### What the task asks
Please count the lines in the data below that mention the word "menu", then give only the total.
(Material for this exercise begins)
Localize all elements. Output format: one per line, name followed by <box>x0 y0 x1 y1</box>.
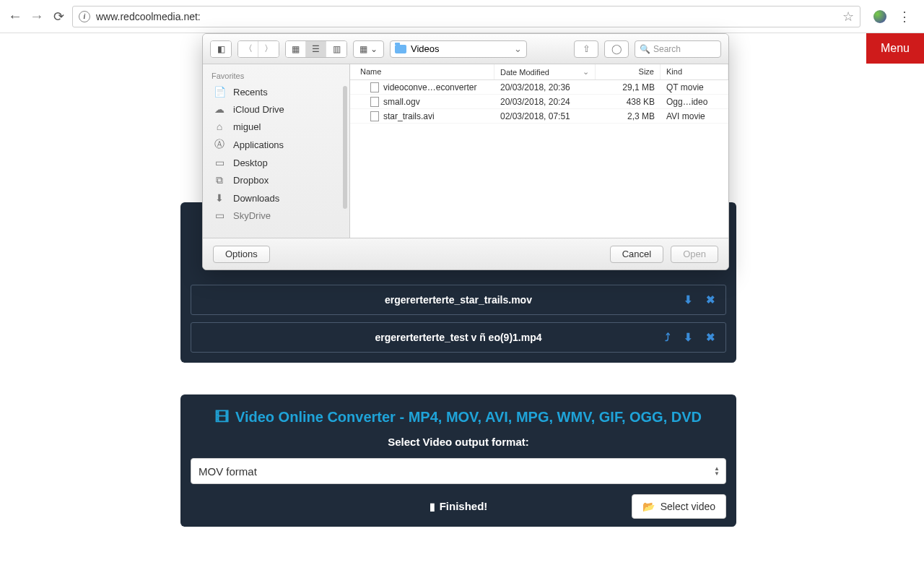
share-button[interactable]: ⇧ <box>574 40 598 58</box>
favorite-icon: Ⓐ <box>213 138 226 151</box>
tags-button[interactable]: ◯ <box>604 40 629 58</box>
sidebar-item-downloads[interactable]: ⬇Downloads <box>203 189 349 207</box>
favorite-icon: ⌂ <box>213 121 226 132</box>
favorites-header: Favorites <box>203 70 349 83</box>
file-name: small.ogv <box>383 97 420 107</box>
sidebar-item-icloud-drive[interactable]: ☁iCloud Drive <box>203 100 349 118</box>
favorite-icon: ⬇ <box>213 192 226 204</box>
file-date: 02/03/2018, 07:51 <box>494 111 596 121</box>
close-icon[interactable]: ✖ <box>706 293 715 306</box>
favorite-label: Desktop <box>233 158 268 168</box>
folder-icon <box>395 45 406 53</box>
folder-name: Videos <box>411 43 440 54</box>
chevron-updown-icon: ▲▼ <box>714 466 720 476</box>
sidebar-item-applications[interactable]: ⒶApplications <box>203 135 349 154</box>
favorites-panel: Favorites 📄Recents☁iCloud Drive⌂miguelⒶA… <box>203 64 350 238</box>
sidebar-scrollbar[interactable] <box>343 86 347 209</box>
grid-icon: ▦ <box>359 44 367 54</box>
file-kind: AVI movie <box>661 111 728 121</box>
dialog-back-button[interactable]: 〈 <box>238 41 258 57</box>
document-icon: ▮ <box>430 501 435 512</box>
file-kind: Ogg…ideo <box>661 97 728 107</box>
file-table: Name Date Modified⌄ Size Kind videoconve… <box>350 64 728 238</box>
group-dropdown[interactable]: ▦⌄ <box>353 40 384 58</box>
favorite-label: iCloud Drive <box>233 104 284 115</box>
file-icon <box>370 111 379 121</box>
cancel-button[interactable]: Cancel <box>610 246 663 263</box>
download-icon[interactable]: ⬇ <box>684 293 693 306</box>
menu-button[interactable]: Menu <box>866 33 924 64</box>
col-name[interactable]: Name <box>350 64 494 79</box>
format-selected: MOV format <box>199 465 257 478</box>
converter-subtitle: Select Video output format: <box>191 436 726 448</box>
favorite-label: Downloads <box>233 193 279 204</box>
favorite-label: Applications <box>233 139 284 150</box>
favorite-icon: ☁ <box>213 103 226 115</box>
url-bar[interactable]: i www.redcoolmedia.net: ☆ <box>72 6 860 27</box>
file-name: star_trails.avi <box>383 111 435 121</box>
file-date: 20/03/2018, 20:24 <box>494 97 596 107</box>
options-button[interactable]: Options <box>213 246 270 263</box>
view-icon-grid[interactable]: ▦ <box>286 41 306 57</box>
browser-toolbar: ← → ⟳ i www.redcoolmedia.net: ☆ ⋮ <box>0 0 924 33</box>
file-icon <box>370 97 379 107</box>
forward-button[interactable]: → <box>29 8 45 25</box>
browser-menu-icon[interactable]: ⋮ <box>898 9 911 25</box>
back-button[interactable]: ← <box>7 8 23 25</box>
view-icon-list[interactable]: ☰ <box>306 41 326 57</box>
close-icon[interactable]: ✖ <box>706 331 715 344</box>
view-mode-seg: ▦ ☰ ▥ <box>285 40 347 58</box>
dialog-search[interactable]: 🔍 Search <box>635 40 721 58</box>
reload-button[interactable]: ⟳ <box>51 9 66 25</box>
favorite-label: Recents <box>233 87 268 98</box>
sidebar-item-dropbox[interactable]: ⧉Dropbox <box>203 171 349 189</box>
favorite-label: SkyDrive <box>233 210 271 221</box>
col-date[interactable]: Date Modified⌄ <box>494 64 596 79</box>
extension-icon[interactable] <box>873 10 886 23</box>
sidebar-item-miguel[interactable]: ⌂miguel <box>203 118 349 135</box>
converter-footer: ▮ Finished! 📂 Select video <box>191 500 726 512</box>
search-placeholder: Search <box>653 44 681 54</box>
dialog-forward-button[interactable]: 〉 <box>258 41 279 57</box>
dialog-body: Favorites 📄Recents☁iCloud Drive⌂miguelⒶA… <box>203 64 728 238</box>
file-row-name: ergererterterte_test v ñ eo(9)1.mp4 <box>375 332 541 343</box>
file-icon <box>370 82 379 92</box>
table-row[interactable]: star_trails.avi02/03/2018, 07:512,3 MBAV… <box>350 109 728 124</box>
sidebar-toggle[interactable]: ◧ <box>210 40 232 58</box>
view-icon-columns[interactable]: ▥ <box>326 41 346 57</box>
sidebar-item-skydrive[interactable]: ▭SkyDrive <box>203 207 349 224</box>
site-info-icon[interactable]: i <box>79 11 90 22</box>
select-video-label: Select video <box>661 501 715 512</box>
favorite-label: Dropbox <box>233 175 269 186</box>
url-text: www.redcoolmedia.net: <box>96 11 842 22</box>
film-icon: 🎞 <box>215 409 230 426</box>
file-size: 2,3 MB <box>596 111 661 121</box>
select-video-button[interactable]: 📂 Select video <box>632 494 726 519</box>
file-open-dialog: ◧ 〈 〉 ▦ ☰ ▥ ▦⌄ Videos ⇧ ◯ 🔍 Search <box>202 33 729 270</box>
file-row: ergererterterte_test v ñ eo(9)1.mp4 ⤴ ⬇ … <box>191 322 726 353</box>
file-date: 20/03/2018, 20:36 <box>494 82 596 92</box>
favorite-label: miguel <box>233 121 261 132</box>
format-select[interactable]: MOV format ▲▼ <box>191 458 726 484</box>
col-kind[interactable]: Kind <box>661 64 728 79</box>
file-row-actions: ⤴ ⬇ ✖ <box>665 331 715 344</box>
sidebar-toggle-icon[interactable]: ◧ <box>211 41 231 57</box>
table-row[interactable]: videoconve…econverter20/03/2018, 20:3629… <box>350 80 728 95</box>
favorite-icon: ▭ <box>213 157 226 168</box>
share-icon[interactable]: ⤴ <box>665 331 671 344</box>
folder-selector[interactable]: Videos <box>390 40 527 58</box>
sidebar-item-desktop[interactable]: ▭Desktop <box>203 154 349 171</box>
chevron-down-icon: ⌄ <box>370 44 378 54</box>
converter-card: 🎞 Video Online Converter - MP4, MOV, AVI… <box>180 394 736 527</box>
bookmark-icon[interactable]: ☆ <box>842 9 854 25</box>
open-button[interactable]: Open <box>671 246 718 263</box>
sidebar-item-recents[interactable]: 📄Recents <box>203 83 349 100</box>
col-size[interactable]: Size <box>596 64 661 79</box>
table-row[interactable]: small.ogv20/03/2018, 20:24438 KBOgg…ideo <box>350 95 728 109</box>
search-icon: 🔍 <box>640 44 650 54</box>
download-icon[interactable]: ⬇ <box>684 331 693 344</box>
table-header: Name Date Modified⌄ Size Kind <box>350 64 728 80</box>
folder-open-icon: 📂 <box>642 501 655 512</box>
finished-label: ▮ Finished! <box>430 500 488 512</box>
file-kind: QT movie <box>661 82 728 92</box>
(Material for this exercise ends)
### Written solution
2